10 years ago · af91fb8e31
parent 498e1b5154
commit af91fb8e31
6 changed files with 266 additions and 50 deletions
--- a/main.go
+++ b/main.go
@ -57,7 +57,7 @@ var (
 	numMemoryChunks = flag.Int("storage.local.memory-chunks", 1024*1024, "How many chunks to keep in memory. While the size of a chunk is 1kiB, the total memory usage will be significantly higher than this value * 1kiB. Furthermore, for various reasons, more chunks might have to be kept in memory temporarily.")

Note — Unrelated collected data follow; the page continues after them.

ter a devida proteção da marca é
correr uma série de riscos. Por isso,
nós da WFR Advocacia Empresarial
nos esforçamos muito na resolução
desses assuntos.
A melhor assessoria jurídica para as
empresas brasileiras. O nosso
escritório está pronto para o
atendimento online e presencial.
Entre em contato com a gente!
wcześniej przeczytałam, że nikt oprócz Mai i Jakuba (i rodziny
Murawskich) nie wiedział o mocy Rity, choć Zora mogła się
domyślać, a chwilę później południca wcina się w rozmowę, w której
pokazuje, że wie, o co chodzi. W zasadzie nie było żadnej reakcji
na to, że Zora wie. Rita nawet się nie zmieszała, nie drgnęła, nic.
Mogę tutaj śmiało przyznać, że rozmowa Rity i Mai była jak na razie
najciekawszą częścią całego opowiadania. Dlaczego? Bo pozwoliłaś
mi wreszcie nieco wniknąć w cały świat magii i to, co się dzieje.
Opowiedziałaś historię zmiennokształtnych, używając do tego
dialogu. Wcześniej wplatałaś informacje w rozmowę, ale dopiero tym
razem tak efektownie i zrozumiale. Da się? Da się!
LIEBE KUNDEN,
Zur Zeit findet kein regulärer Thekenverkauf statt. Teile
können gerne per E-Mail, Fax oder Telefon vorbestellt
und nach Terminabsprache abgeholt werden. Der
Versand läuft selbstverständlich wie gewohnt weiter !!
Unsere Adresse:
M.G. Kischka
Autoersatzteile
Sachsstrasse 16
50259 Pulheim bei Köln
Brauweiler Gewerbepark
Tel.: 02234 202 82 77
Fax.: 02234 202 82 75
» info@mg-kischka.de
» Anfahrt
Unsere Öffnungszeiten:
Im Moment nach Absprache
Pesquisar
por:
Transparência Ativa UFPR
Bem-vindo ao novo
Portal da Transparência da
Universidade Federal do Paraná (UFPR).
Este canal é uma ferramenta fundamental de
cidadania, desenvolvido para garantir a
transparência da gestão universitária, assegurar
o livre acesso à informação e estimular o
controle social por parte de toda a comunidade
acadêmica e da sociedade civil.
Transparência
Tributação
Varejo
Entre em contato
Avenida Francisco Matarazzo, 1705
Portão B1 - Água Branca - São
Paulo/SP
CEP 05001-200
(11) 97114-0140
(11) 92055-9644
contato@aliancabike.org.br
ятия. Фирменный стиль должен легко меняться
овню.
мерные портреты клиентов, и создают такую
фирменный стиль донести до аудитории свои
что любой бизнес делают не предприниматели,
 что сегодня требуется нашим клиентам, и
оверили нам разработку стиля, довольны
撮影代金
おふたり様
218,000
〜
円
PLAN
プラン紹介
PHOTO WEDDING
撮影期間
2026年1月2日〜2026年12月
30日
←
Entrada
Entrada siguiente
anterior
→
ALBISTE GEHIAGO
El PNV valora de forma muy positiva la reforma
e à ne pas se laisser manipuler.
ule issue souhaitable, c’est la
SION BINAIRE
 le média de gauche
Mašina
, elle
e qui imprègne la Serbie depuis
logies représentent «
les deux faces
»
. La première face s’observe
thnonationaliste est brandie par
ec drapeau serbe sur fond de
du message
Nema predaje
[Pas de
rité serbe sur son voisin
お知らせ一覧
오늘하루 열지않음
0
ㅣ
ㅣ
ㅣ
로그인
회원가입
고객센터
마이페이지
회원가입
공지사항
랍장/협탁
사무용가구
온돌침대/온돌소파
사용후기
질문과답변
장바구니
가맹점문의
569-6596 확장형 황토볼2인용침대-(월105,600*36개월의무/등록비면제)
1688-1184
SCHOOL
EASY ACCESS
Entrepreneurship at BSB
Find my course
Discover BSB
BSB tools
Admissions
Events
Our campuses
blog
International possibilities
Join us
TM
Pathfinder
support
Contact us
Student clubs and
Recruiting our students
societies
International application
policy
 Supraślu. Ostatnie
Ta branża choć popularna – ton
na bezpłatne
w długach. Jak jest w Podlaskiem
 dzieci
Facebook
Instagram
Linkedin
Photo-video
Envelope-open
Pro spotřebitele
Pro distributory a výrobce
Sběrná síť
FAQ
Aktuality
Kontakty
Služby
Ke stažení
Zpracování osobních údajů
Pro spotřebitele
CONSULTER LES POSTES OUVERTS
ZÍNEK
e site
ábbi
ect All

 	persistenceRetentionPeriod = flag.Duration("storage.local.retention", 15*24*time.Hour, "How long to retain samples in the local storage.")
-	persistenceQueueCapacity   = flag.Int("storage.local.persistence-queue-capacity", 128*1024, "How many chunks can be waiting for being persisted before sample ingestion will stop.")
+	persistenceQueueCapacity   = flag.Int("storage.local.persistence-queue-capacity", 32*1024, "How many chunks can be waiting for being persisted before sample ingestion will stop.")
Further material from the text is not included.